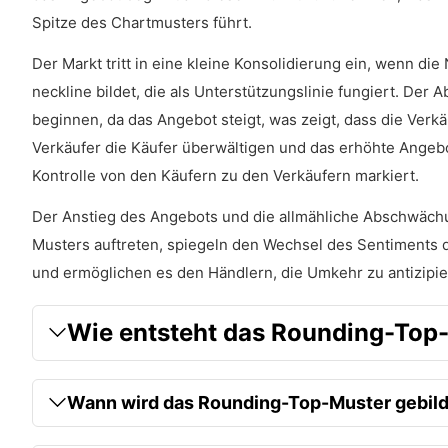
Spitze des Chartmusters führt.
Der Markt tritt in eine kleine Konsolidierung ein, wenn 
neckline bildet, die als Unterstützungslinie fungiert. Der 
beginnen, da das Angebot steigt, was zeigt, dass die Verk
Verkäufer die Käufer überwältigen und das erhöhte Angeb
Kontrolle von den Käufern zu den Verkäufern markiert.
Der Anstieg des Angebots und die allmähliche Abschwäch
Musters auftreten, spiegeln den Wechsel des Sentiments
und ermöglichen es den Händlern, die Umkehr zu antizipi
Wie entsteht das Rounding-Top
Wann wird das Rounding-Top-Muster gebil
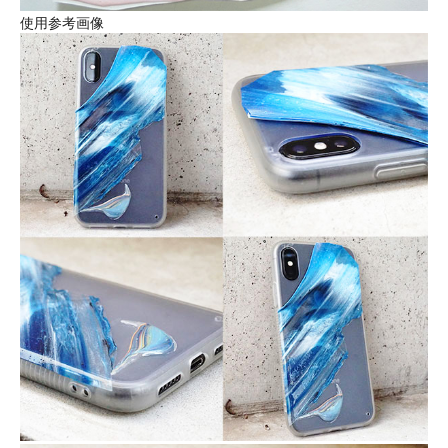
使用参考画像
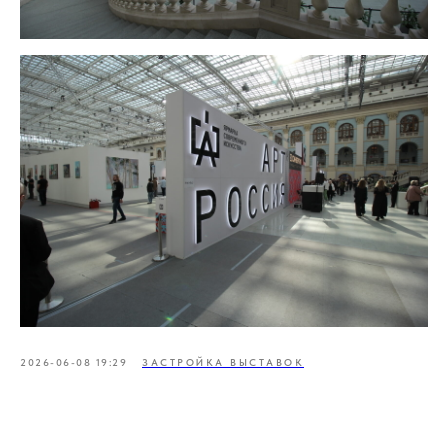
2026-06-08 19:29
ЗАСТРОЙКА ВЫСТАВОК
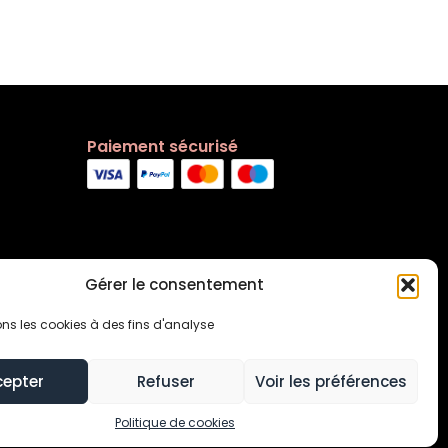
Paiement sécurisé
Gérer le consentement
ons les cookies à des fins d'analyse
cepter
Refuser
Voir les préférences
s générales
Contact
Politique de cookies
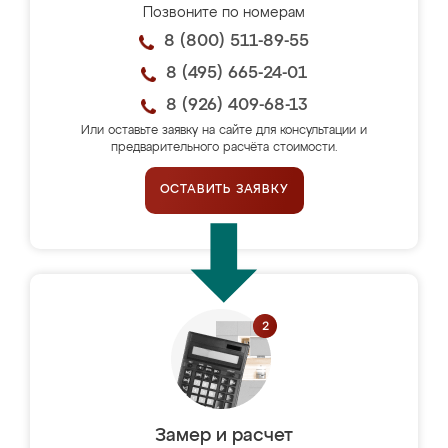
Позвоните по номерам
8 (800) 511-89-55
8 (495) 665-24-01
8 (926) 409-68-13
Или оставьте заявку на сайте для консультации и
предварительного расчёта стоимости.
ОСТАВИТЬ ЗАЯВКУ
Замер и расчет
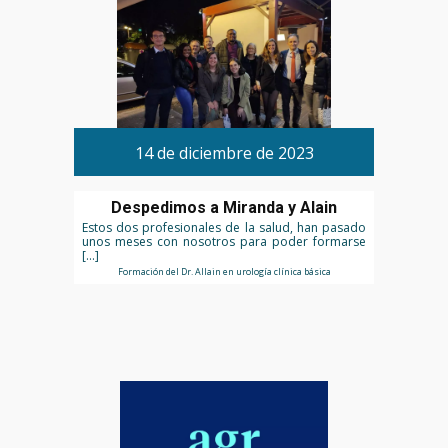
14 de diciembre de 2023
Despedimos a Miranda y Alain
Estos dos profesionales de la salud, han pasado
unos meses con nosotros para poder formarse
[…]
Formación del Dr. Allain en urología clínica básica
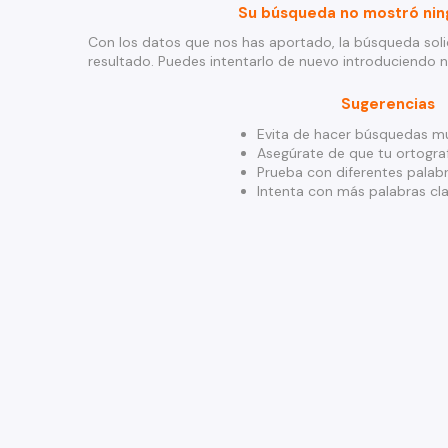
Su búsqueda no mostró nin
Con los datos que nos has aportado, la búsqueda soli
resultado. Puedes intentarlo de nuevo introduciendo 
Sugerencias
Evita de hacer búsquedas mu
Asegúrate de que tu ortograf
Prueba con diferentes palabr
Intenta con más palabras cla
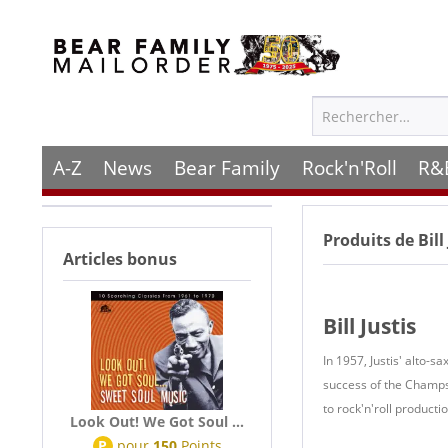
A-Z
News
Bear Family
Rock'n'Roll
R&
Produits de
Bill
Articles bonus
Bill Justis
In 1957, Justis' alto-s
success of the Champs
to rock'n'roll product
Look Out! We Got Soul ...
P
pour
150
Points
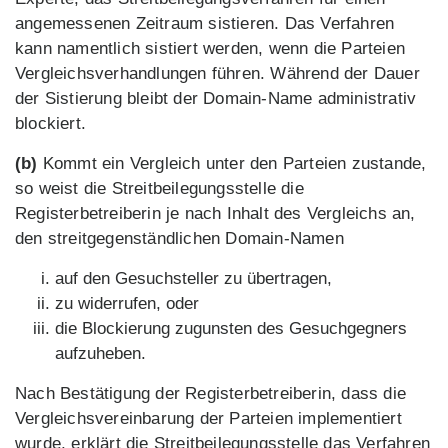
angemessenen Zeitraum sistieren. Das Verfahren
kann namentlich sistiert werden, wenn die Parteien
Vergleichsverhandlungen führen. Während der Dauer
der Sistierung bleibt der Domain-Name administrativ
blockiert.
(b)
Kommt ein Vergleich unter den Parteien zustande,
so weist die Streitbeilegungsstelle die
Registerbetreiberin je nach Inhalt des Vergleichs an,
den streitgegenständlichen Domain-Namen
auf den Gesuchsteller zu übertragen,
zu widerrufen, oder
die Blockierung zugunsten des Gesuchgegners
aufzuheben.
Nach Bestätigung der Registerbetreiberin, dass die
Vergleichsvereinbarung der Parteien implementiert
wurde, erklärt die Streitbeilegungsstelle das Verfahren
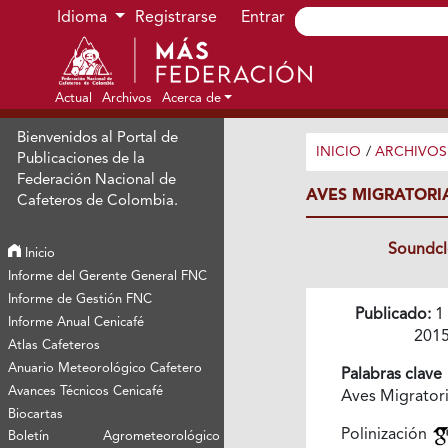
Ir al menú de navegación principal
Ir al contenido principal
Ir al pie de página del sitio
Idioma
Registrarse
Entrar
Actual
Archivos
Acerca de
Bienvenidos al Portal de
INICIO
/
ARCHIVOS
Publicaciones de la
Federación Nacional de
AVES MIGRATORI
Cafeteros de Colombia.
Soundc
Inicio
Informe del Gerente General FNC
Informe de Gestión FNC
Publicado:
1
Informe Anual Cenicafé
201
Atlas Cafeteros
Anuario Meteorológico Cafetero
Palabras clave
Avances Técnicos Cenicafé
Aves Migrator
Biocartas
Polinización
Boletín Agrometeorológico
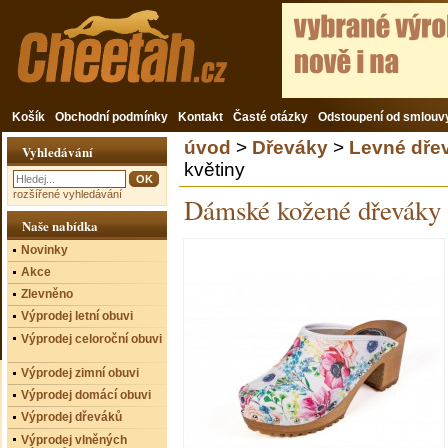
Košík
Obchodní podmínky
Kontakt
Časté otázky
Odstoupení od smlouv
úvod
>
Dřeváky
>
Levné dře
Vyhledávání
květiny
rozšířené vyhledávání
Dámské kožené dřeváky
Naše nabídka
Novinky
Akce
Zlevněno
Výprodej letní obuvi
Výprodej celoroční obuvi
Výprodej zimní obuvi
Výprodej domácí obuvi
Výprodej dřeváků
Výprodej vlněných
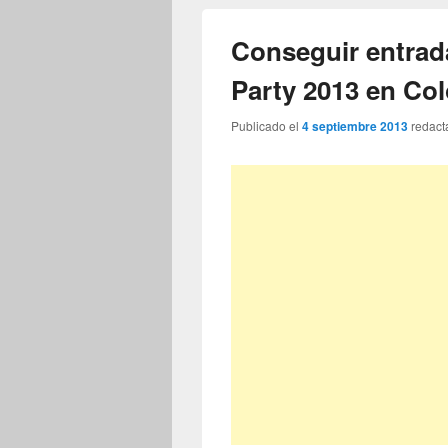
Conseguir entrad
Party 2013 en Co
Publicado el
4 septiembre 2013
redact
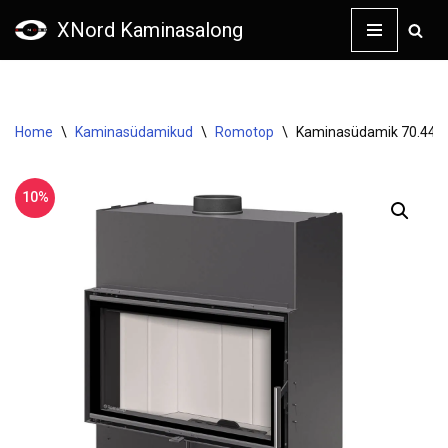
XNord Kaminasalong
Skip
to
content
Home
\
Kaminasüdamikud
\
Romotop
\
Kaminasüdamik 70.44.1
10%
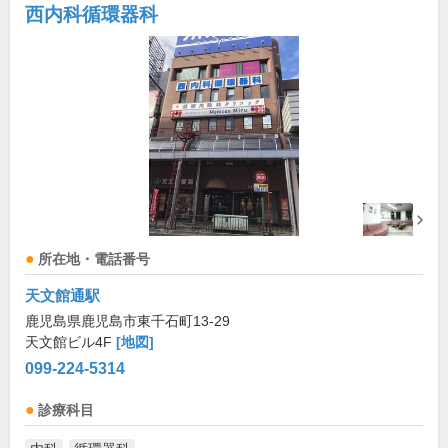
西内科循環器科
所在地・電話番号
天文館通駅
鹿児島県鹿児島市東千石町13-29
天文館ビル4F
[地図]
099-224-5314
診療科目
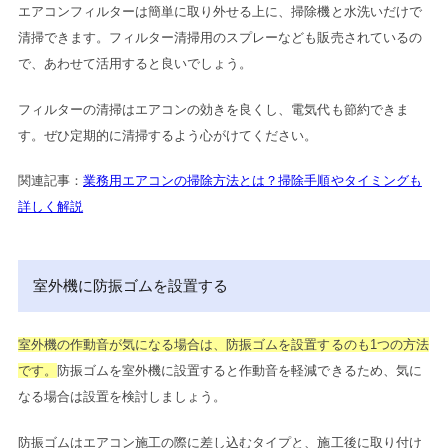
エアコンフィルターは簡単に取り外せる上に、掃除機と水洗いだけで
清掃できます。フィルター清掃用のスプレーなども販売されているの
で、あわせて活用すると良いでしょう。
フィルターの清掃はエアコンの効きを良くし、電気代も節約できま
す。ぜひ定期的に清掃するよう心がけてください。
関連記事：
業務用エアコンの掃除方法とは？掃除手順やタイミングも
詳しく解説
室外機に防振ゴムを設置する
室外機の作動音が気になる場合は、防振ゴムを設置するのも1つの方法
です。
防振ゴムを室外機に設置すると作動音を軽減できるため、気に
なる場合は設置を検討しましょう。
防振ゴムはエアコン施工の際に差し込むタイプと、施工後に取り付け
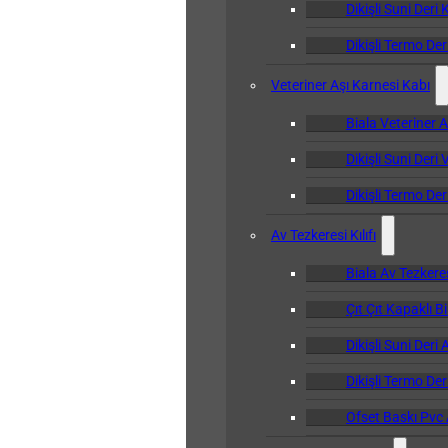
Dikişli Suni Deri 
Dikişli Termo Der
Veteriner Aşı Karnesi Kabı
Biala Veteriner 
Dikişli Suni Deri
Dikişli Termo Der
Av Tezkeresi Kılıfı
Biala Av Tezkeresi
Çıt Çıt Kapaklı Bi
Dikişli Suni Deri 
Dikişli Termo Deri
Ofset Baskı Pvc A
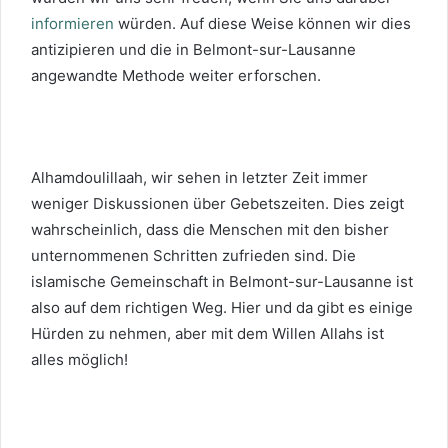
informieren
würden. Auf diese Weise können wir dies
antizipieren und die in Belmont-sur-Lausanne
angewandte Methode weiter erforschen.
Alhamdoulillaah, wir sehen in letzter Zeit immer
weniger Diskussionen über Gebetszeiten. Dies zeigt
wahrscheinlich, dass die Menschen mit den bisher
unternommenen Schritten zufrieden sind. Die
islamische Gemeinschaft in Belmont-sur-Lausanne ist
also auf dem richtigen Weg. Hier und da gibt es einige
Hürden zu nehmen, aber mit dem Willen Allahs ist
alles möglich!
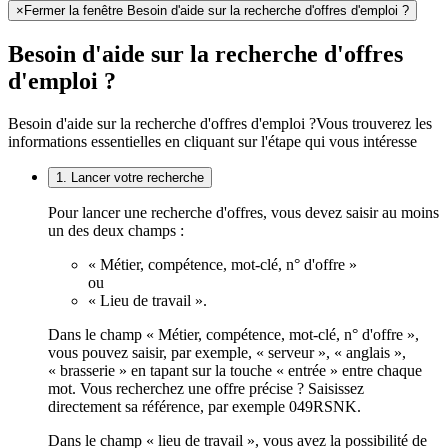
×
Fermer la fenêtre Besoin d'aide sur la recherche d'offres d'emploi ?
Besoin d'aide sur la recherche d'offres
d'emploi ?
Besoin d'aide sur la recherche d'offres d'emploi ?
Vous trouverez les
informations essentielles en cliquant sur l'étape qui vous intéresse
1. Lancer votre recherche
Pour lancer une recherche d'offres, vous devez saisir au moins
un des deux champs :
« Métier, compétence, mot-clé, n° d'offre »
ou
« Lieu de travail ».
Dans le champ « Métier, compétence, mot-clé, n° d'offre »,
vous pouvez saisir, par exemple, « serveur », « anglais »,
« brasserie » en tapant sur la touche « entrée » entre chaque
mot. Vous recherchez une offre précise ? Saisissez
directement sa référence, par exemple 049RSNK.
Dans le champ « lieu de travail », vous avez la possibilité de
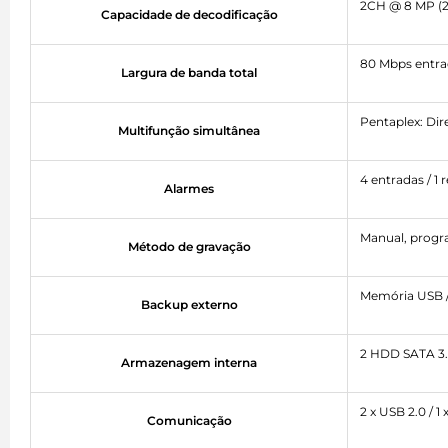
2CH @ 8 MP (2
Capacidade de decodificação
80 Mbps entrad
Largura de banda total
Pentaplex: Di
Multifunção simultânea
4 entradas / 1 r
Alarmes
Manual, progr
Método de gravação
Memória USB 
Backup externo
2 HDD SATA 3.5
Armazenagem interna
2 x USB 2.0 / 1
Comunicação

------------------------------------------------------------------------

* WHAT YOU WILL DO
Copy back exactly the lines above from the one containing "室外機の作動音が気になる場合は、防振ゴムを設置するのも1つの方法" through the one containing "1. Lancer votre recherche", and leave every picture behind.

* RESPONSE
室外機の作動音が気になる場合は、防振ゴムを設置するのも1つの方法
です。
防振ゴムを室外機に設置すると作動音を軽減できるため、気に
なる場合は設置を検討しましょう。
防振ゴムはエアコン施工の際に差し込むタイプと、施工後に取り付け
Dikişli Suni Deri 
Dikişli Termo Der
Veteriner Aşı Karnesi Kabı
Biala Veteriner 
Dikişli Suni Deri
Dikişli Termo Der
Av Tezkeresi Kılıfı
Biala Av Tezkeresi
Çıt Çıt Kapaklı Bi
Dikişli Suni Deri 
Dikişli Termo Deri
Ofset Baskı Pvc A
informieren
würden. Auf diese Weise können wir dies
antizipieren und die in Belmont-sur-Lausanne
angewandte Methode weiter erforschen.
Alhamdoulillaah, wir sehen in letzter Zeit immer
weniger Diskussionen über Gebetszeiten. Dies zeigt
wahrscheinlich, dass die Menschen mit den bisher
unternommenen Schritten zufrieden sind. Die
islamische Gemeinschaft in Belmont-sur-Lausanne ist
also auf dem richtigen Weg. Hier und da gibt es einige
Hürden zu nehmen, aber mit dem Willen Allahs ist
alles möglich!
×
Fermer la fenêtre Besoin d'aide sur la recherche d'offres d'emploi ?
Besoin d'aide sur la recherche d'offres
d'emploi ?
Besoin d'aide sur la recherche d'offres d'emploi ?
Vous trouverez les
informations essentielles en cliquant sur l'étape qui vous intéresse
1. Lancer votre recherche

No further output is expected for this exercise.